Thankfully, there's little to no chance we'll hear "Rudolph the Red-Nosed Reindeer" from mercurial rhymer Lauryn Hill or from the pop-punks of NOFX. One exception: The sight of Paramore at the Jingle Ball might inspire the slightest twinge of joy.
Hot 99.5 Jingle Ball
No one could quibble with last year's inaugural Jingle Ball, which brought Justin Bieber, K-pop phenom Psy and a parade of other stars to the Patriot Center to headline one big aural holiday get-together. This year, we're faced with what might prove to be coal in our Jingle Ball stocking: Miley Cyrus and Robin Thicke on the same bill. Again. Stunt casting aside, there's promise in girl-power hero Hayley Williams and her resurrected power-pop band, Paramore; the reunited Fall Out Boy; and sugary R&B singer Jason Derulo.

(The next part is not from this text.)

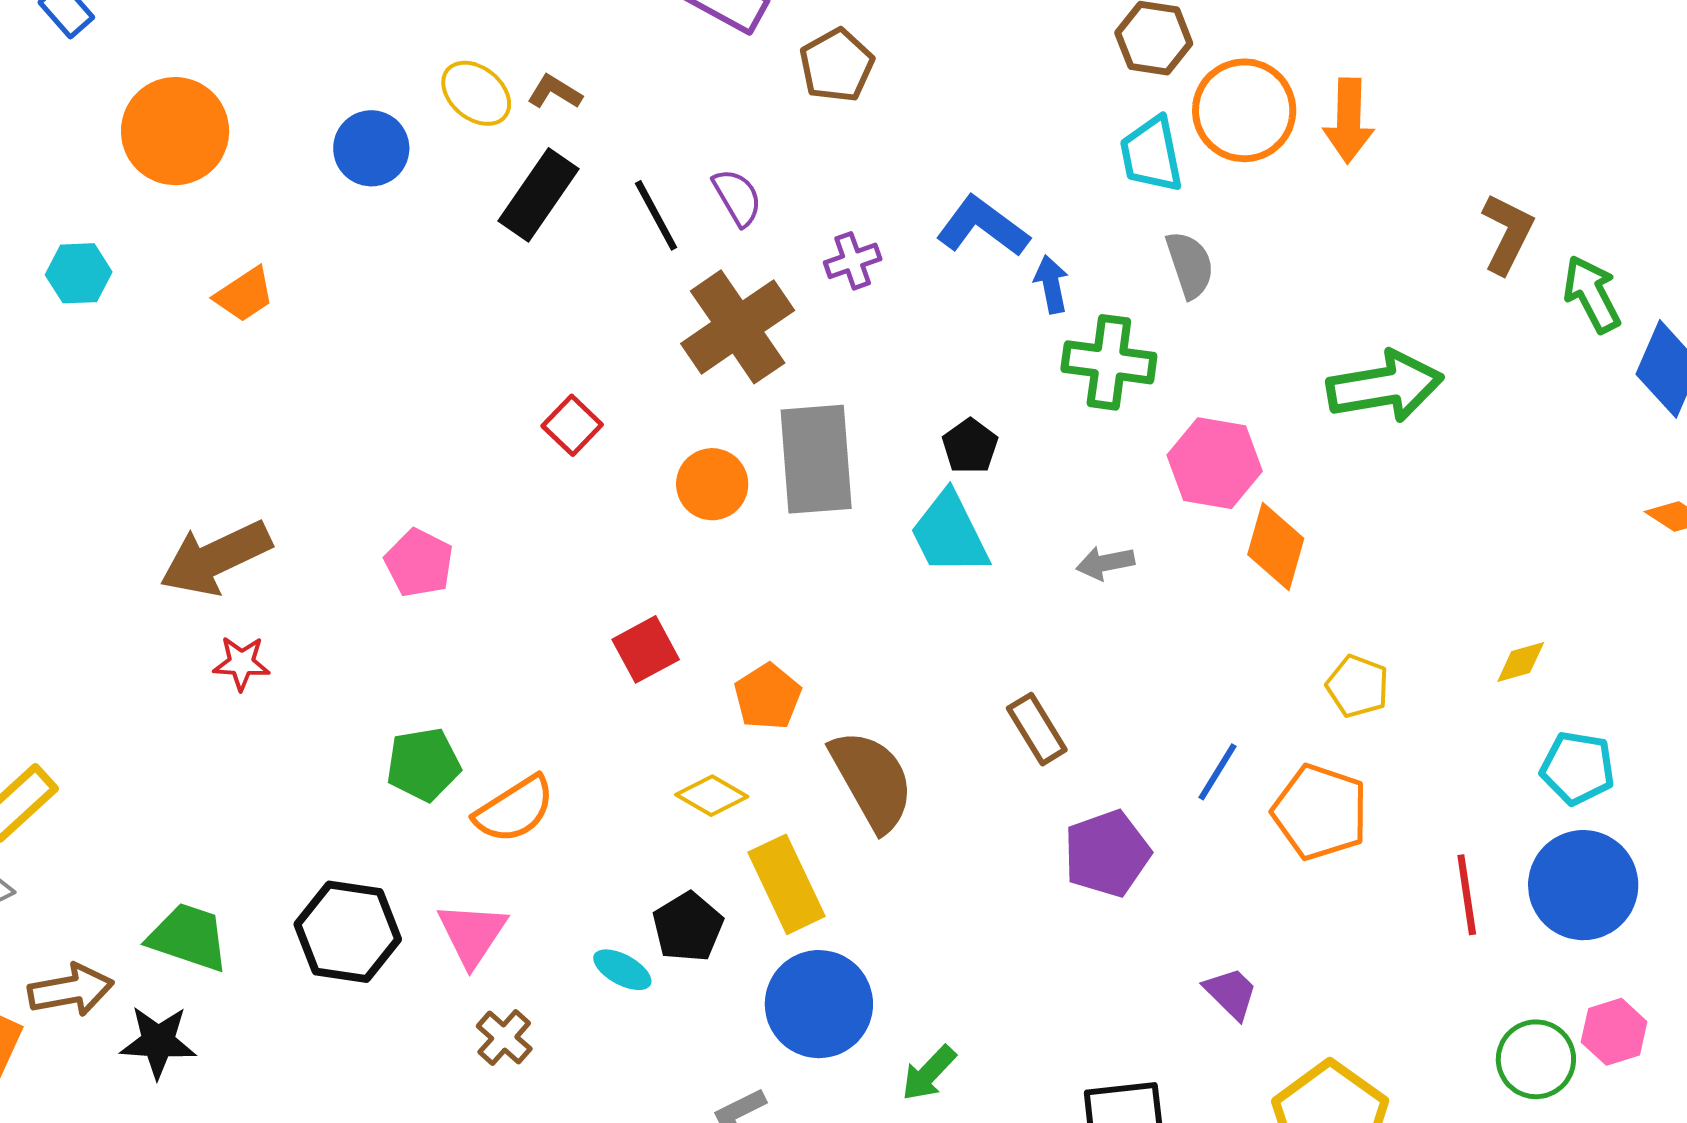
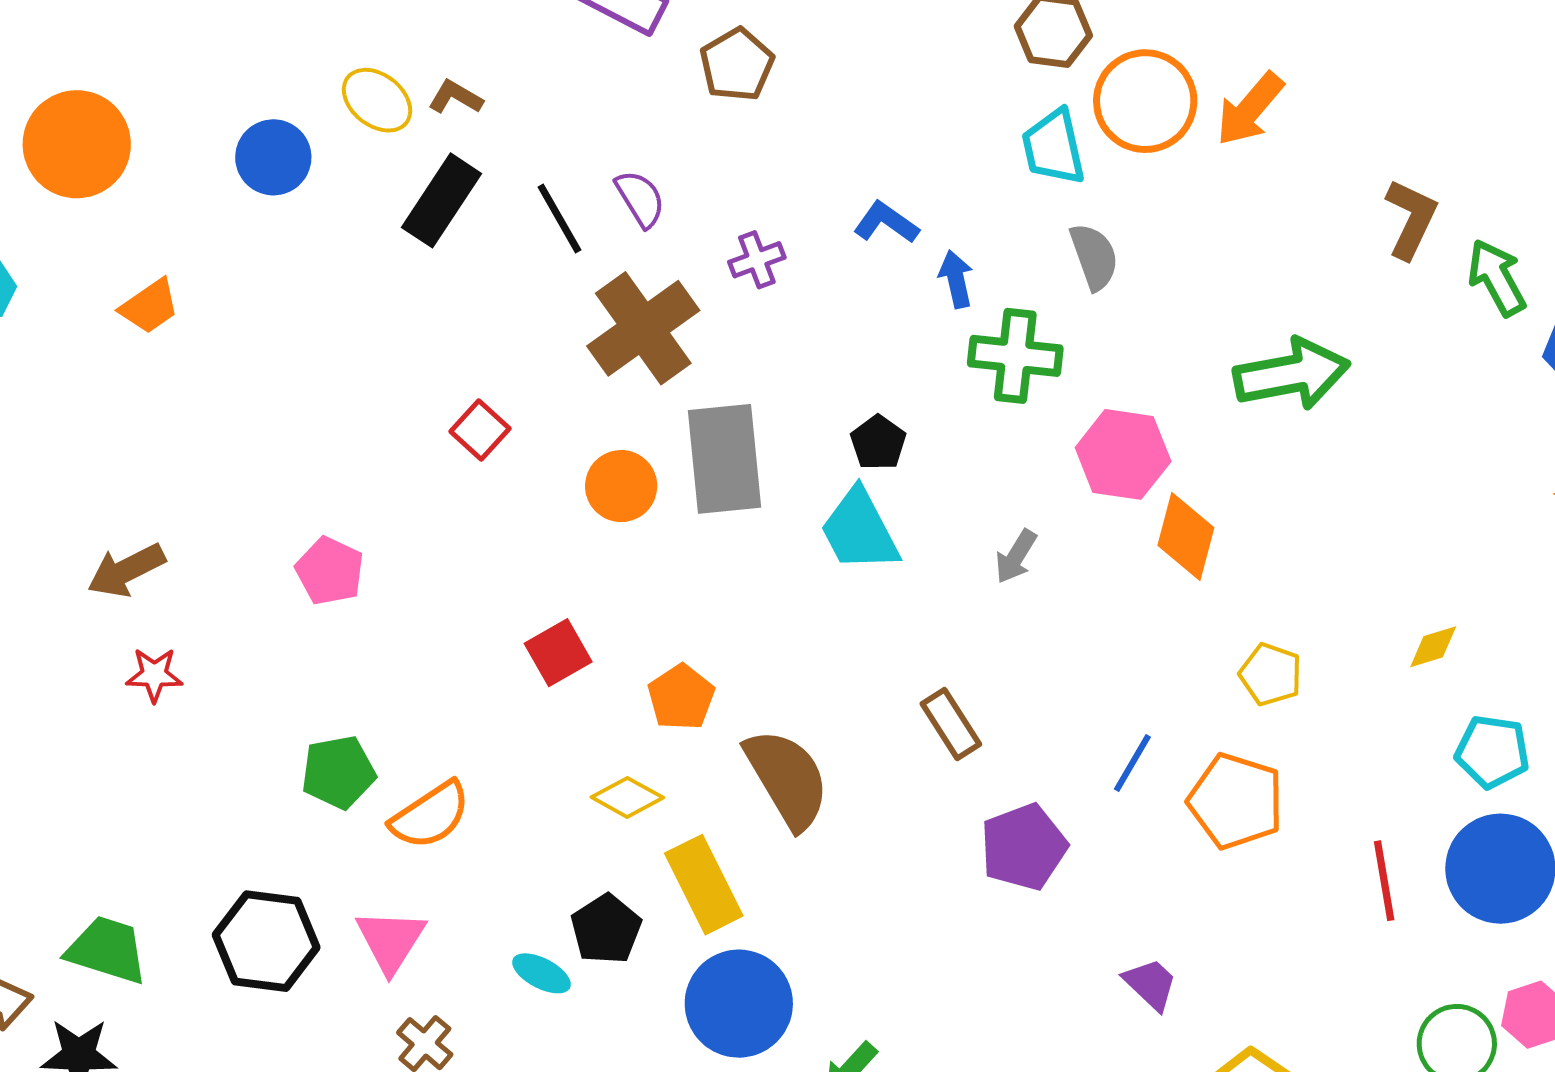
orange arrow: (1349, 121) -> (1250, 109), turned 40
blue L-shape: (983, 226) -> (886, 223), size x0.7
brown arrow: (216, 558) -> (126, 570), size x0.7
gray arrow: (1105, 563) -> (1016, 557), turned -46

Buzz factor: 8. Several of the year's major acts on a single bill, plus a few mom-pleasers, add up to a must-see show. Cyrus had one of the biggest records of the year; here's hoping she can keep her tongue in check in the spirit of Christmas and give the kids in the crowd the show they deserve.
Dec. 16 at Verizon Center, 601 F St. NW. www.ticketmaster.com. $50-$250.
After more than 20 years together, NOFX, the sneering elder statesmen of pop-punk remain in a state of suspended adolescence, cranking out one-minute jams and insulting their fans with all the irreverence of 13-year-old boys. They're likely to tell you to take your holiday and shove it, but would you have it any other way?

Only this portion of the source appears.